Investment surges in non-resource sector
Investment surges in non-resource sector
Investment in non-resource sectors of the Lao economy has begun to rise, spurring new hopes that the country can sustain its economic growth over the longer term, according to a report from Ministry of Planning and Investment.
The report on the implementation of the National Socio-Economic Development Plan for 2013/2014 shows that local and foreign investors gained approval to invest US$2.6 billion in sectors other than resource concessions, making general business the top investment sector in Laos.
Investment in the concession sector including electricity generation and mining was seen to represent only about 14 percent of the total investment value over the period, reflecting a rapid increase of interest among businesspeople in non-resource sectors such as hotels, restaurants, banks and real estate projects.

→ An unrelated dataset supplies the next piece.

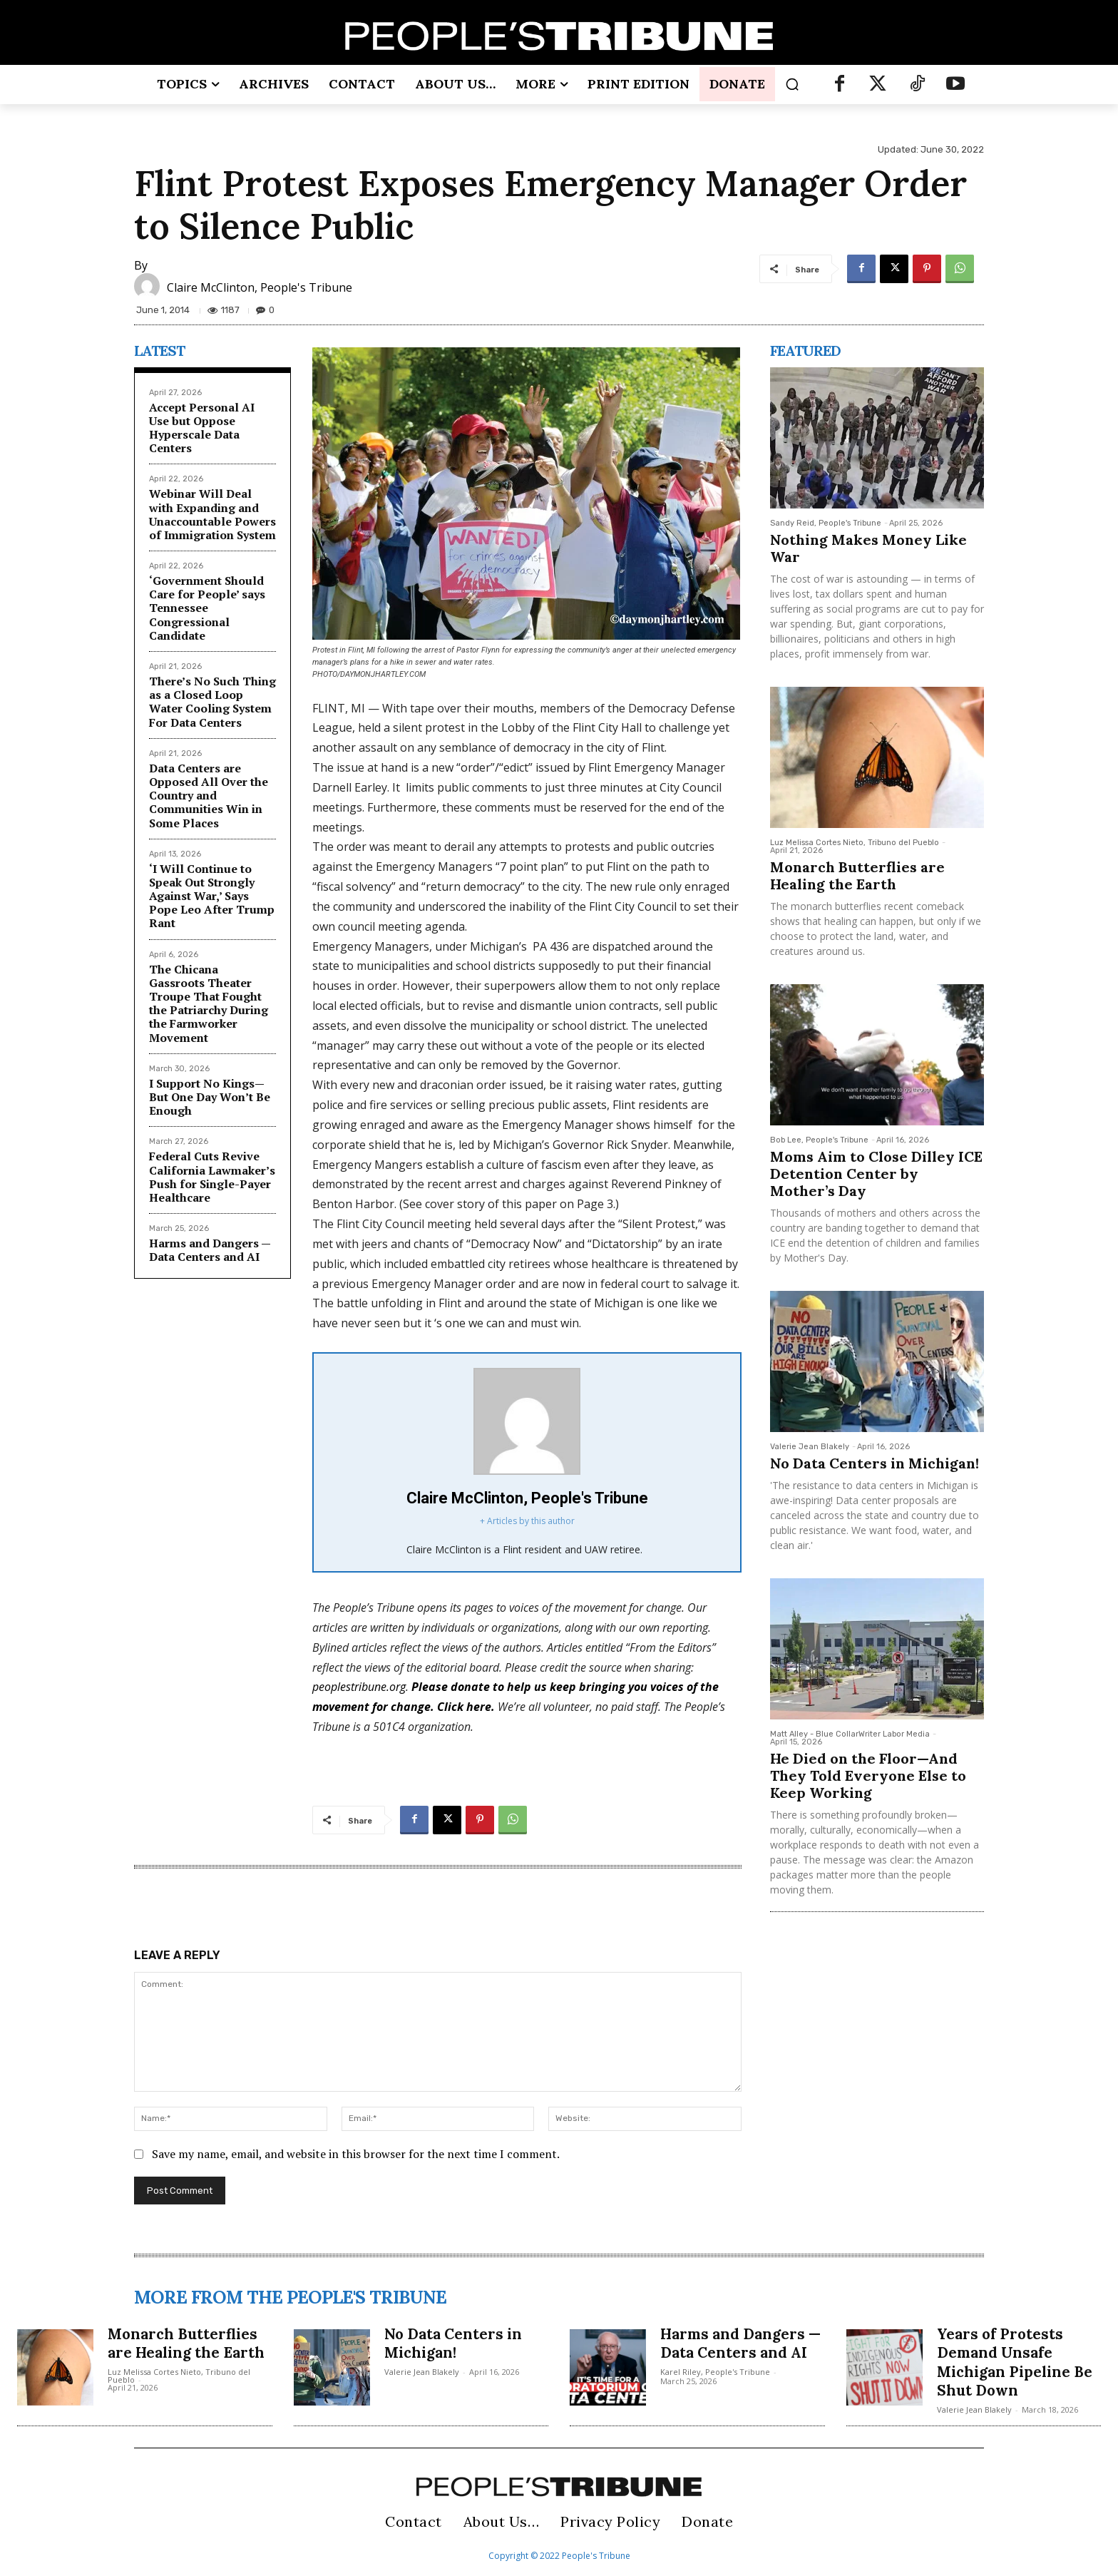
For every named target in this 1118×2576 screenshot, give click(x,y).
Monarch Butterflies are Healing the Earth (857, 875)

Over the past decades, most local and foreign businesses sought to invest in the resource sector such as mining and hydropower while investment in the non-resource sector such as hotels, restaurants, construction, banking, trade and the garment industry remained low.

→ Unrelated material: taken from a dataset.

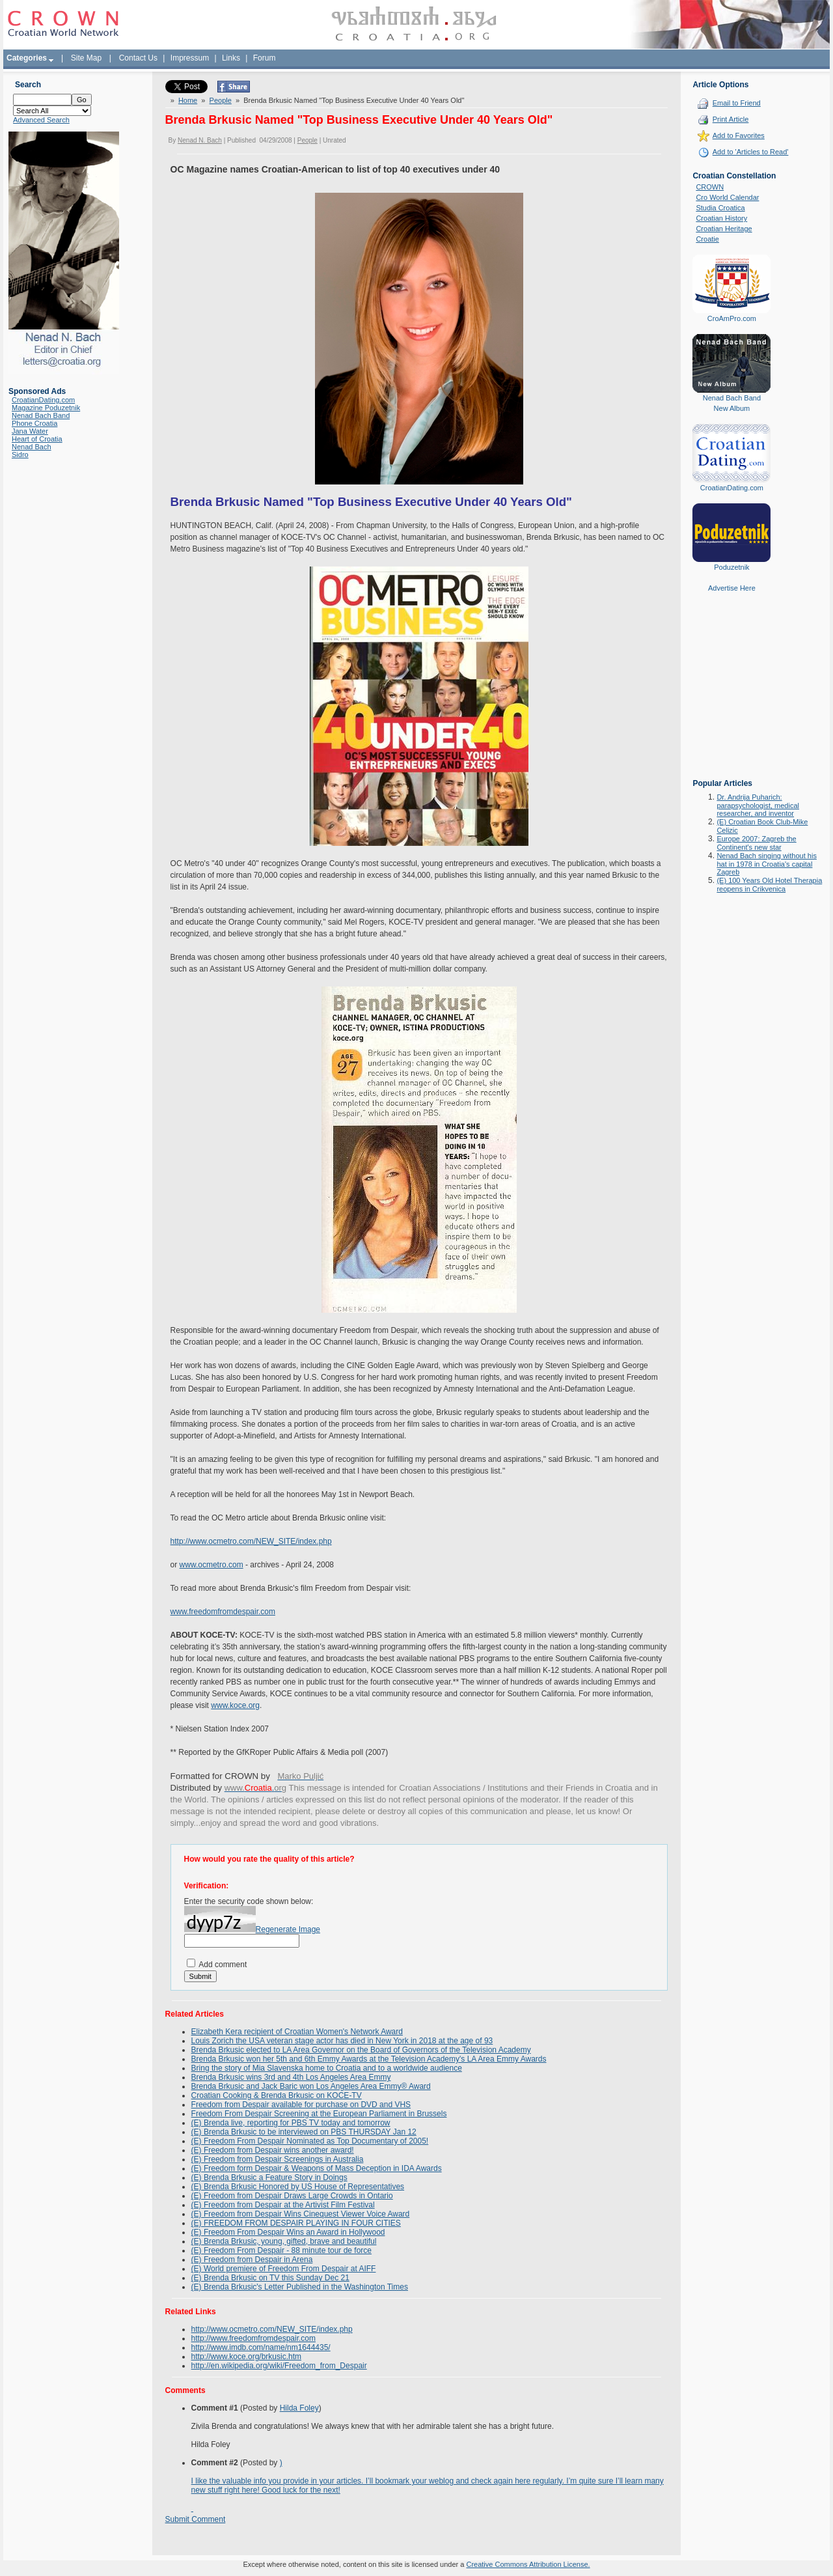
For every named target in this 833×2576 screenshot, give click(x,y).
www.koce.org (235, 1705)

From 2001 to 2009, foreign investment in electricity generation accounted for 34 percent of total investment while mining accounted for 26 percent. Investment in the service sector accounted for only 12 percent and investment in hotels and restaurants accounted for only 2 percent.
Director General of the Lao National Economic Research Institute Dr Leeber Leebouapao was not surprised to see the rapid surge of investment in general businesses thanks to improved government policies aiming to boost investment in the non-resource sector and the improved business climate in the country.
“Enterprises find it easier to open businesses thanks to the new government policy on business reintegration,” he said. “Businesspeople who want invest in general businesses can request business operation licences from the Ministry of Industry and Commerce.”
By comparison, people who want to invest in concession projects such as land concessions, mining and electricity concession projects need to seek investment permission from the government via the Ministry of Planning and Investment according to the revised Investment Promotion Law.
Dr Leeber was among the senior economists in Laos to note that the rapid surge of investment in the non-resource sector is putting the country on the right track to sustain economic growth, as investment in the resource sector such as mining is not sustainable over the longer term.
Current mining projects are expected be exhausted by 2030. The mining industry has played a significant role to drive economic growth in Laos over the past years but the nation's mineral resources will eventually be e xhausted.
Dr Leeber said the government should continue to improve the business climate so it can attract more investment in the non-resource sector allowing the country to sustain economic growth once the natural resources are depleted.
Other economists said Laos would be able to attract more foreign investment after the establishment of the Asean Economic Community (AEC)in 2015.
With the inception of the AEC, the region will become a single market and one production base, allowing the free flow of goods, capital and labour resources.